MAINE TALES. PROUD MOTHERS. SPRINGHILL, LOISIANNA. Circa 1983.
It all depends on your idea of having fun. For a Mainer, sitting by a warm woodstove and looking out the window at the cold world outside is pretty hard to beat.
Jim was part of a crew of hoedad treeplanters spread out on the logging road across a clearcut in northern Louisiana. “Hoedads” are specialized mattocks swung with one hand while the other hand repeatedly grabs out trees for planting from a shoulder-strapped planting bag.
The weather had turned cold with the onset of the record-busting “Great Freeze of ’83.” After going through a bout of a half-inch of sleet, the area received another three inches of insulating snow. The cold, ice and snow had shut down the crew from hand-planting Loblolly Pine trees. The only thing that could rescue that icy Lousianna world was an above-freezing-thaw and that was not in cards.
Three treeplanters on the crew happened to be friends from northern Florida.
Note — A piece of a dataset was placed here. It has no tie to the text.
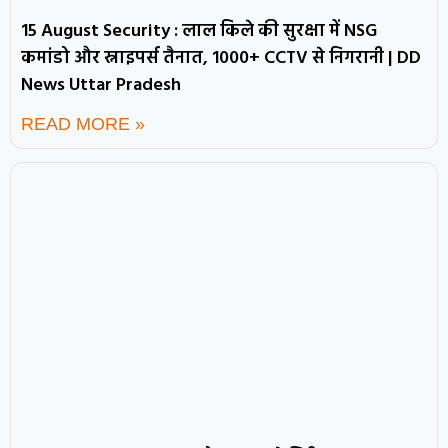
15 August Security : लाल किले की सुरक्षा में NSG
कमांडो और स्नाइपर्स तैनात, 1000+ CCTV से निगरानी | DD
News Uttar Pradesh
READ MORE »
Their idea of fun was to scratch the itch, leave camp and discover America up close by braving the roads. That was before the days of cell phones and those three weren’t heard from again until the thaw ten days later.
In the 1970s and 1980s hoedad planting became a way for independent nonconformists to earn money by working hard. Planting season down South occurs during the Winter when rain, cool weather and moist ground conditions increase tree survivability rates. Southern planting is high production planting on ground too rough and ornery to plant by machine. After paying your dues and learning the how-tos of the trade, there was good money if you had a strong back and the drive to work long and hard. Hundred-dollar-days morphed into two-hundred-dollar days and tree planting became a good way to earn big bucks and then sink them into the voracious appetite of a Maine farm getting going.
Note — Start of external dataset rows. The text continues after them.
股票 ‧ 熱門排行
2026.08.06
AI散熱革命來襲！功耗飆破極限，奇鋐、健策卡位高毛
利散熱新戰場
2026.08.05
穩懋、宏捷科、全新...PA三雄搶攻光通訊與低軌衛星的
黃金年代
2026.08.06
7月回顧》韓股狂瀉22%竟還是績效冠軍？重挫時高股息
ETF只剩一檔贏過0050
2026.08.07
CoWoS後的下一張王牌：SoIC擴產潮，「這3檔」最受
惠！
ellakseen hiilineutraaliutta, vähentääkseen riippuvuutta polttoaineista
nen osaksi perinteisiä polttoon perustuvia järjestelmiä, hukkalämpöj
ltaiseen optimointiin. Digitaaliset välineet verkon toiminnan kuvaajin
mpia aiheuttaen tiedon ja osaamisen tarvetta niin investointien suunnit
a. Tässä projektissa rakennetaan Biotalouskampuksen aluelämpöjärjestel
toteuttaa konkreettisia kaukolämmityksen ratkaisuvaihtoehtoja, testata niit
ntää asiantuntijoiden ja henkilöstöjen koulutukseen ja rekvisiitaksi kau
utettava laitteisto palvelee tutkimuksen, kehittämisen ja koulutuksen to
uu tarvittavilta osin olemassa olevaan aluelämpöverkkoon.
Most crews of Southern treeplanters were young men and many came down from the North. Forty years ago, in his bachelor days, Jim left the farm and planted for three Winters from November until April. During those three Winters he planted over one million trees in ten southern States from Texas to Florida to Delaware.
Southern tree planters lived in rigs such as hollowed-out Ford and Chevy vans parked right on the very clearcuts they were planting. They were compensated for their repetitive stoop labor with piece-rate pay. Forty years ago tree planting reflected a raw, unbridled capitalist system. Hardcore planters worked every daylight hour. Pay week ran from Sunday through Saturday and by Wednesday morning they would have the week’s first forty hours under their belts.
In those laissez-faire days every week or two they’d relocate to working/living on a new clearcut which needed planting. Hitting the road and moving sites provided the opportunity to descend upon a town and restock their camper vans with nonperishables, canned food and Gerry cans full of water. That way they could lay in for the next siege.
The Great Freeze of ’83 hit hard and fast. Treeplanting across the South screeched to a halt. Our one company had twenty crews of 15-20 treeplanters spread across the South. In the fullness of time, ten days later after our jail birds had returned, we learned local icy roads had been treacherous and impassable. With cars lacking snow tires and trucks devoid of snowplows, officials had elected to place barricades across roads to ‘encourage’ would-be-rubber-neckers to stay home until the sunshine could melt away the mayhem.
Before leaving Maine, Jim had installed a compact icehouse woodstove in his van. Everyday, he would emerge from the toasty van and spend an hour with a hand saw cutting up short chucks of hardwood logging slash, collecting them into his treeplanting bag. Once thawed and dried out inside the van, the limitless firewood provided fine fuel for warmth from the stubborn icy cold North wind.
Earlier that season at a second-hand-store, Jim had scored for twenty-five cents a hardcover copy of the classic livestock farmer’s bible, ‘Morrison’s Feeds and Feeding’ which details every aspect of the myriad of types of livestock farming. During that forced downtime he read that book word-for-word cover to cover.
Reading ‘Feeds and Feeding’ was staycation fun, and Mr. Morrison’s mother should be proud.